July 2, 2023

DOJ announces the conviction of former Ontrak CEO for insider trading

A federal jury in California recently convicted Terren Peizer, the former CEO of publicly traded healthcare company Ontrak Inc., for insider trading using Rule 10b5-1 trading plans, a predetermined plan that allows corporate insiders of publicly traded companies to sell their company stock.  Rule 10b5-1 trading plans serve as a defense to insider trading for executives that use them as long as they are formed in good faith and, as in the current case, not by an executive in possession of material nonpublic information (“MNPI”).  The Department of Justice reports that this was its first insider trading prosecution based exclusively on the use of a Rule 10b5-1 trading plan.  A Department spokesperson also emphasized that the DOJ will continue to prosecute corporate executives who trade on inside information while hiding behind trading plans that were established in bad faith.  More specifically, Peizer was convicted by a federal jury of one count of securities fraud and two counts of insider trading.  He is currently scheduled to be sentenced on October 21, 2024.

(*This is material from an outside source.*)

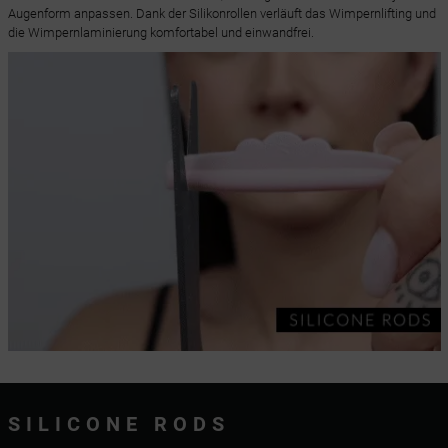
Augenform anpassen. Dank der Silikonrollen verläuft das Wimpernlifting und
die Wimpernlaminierung komfortabel und einwandfrei.
SILICONE RODS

According to court documents and evidence presented at trial, Peizer avoided more than $12.5 million in losses by using two Rule 10b5-1 trading plans.  Peizer reportedly entered into the first trading plan in May 2021 while serving as Ontrak’s CEO.  The first trading plan was allegedly established shortly after Peizer learned that there was a “serious risk” to a contract with one of Ontrak’s largest customers.  The second trading plan was established by Peizer in August 2021, only minutes after Ontrak’s chief negotiator allegedly informed Peizer that the customer would likely terminate the contract.  According to the DOJ, just six days after the second trading plan was formed, Ontrak publicly announced that the customer’s contract was terminated causing Ontrak’s stock price to decline by more than 44 percent.  Federal prosecutors further alleged that Peizer traded company stock shortly after establishing the trading plans and refused to engage in a “cooling off period” despite warnings to do so by multiple brokers, attorneys and Ontrak’s Insider Trading Compliance Officer.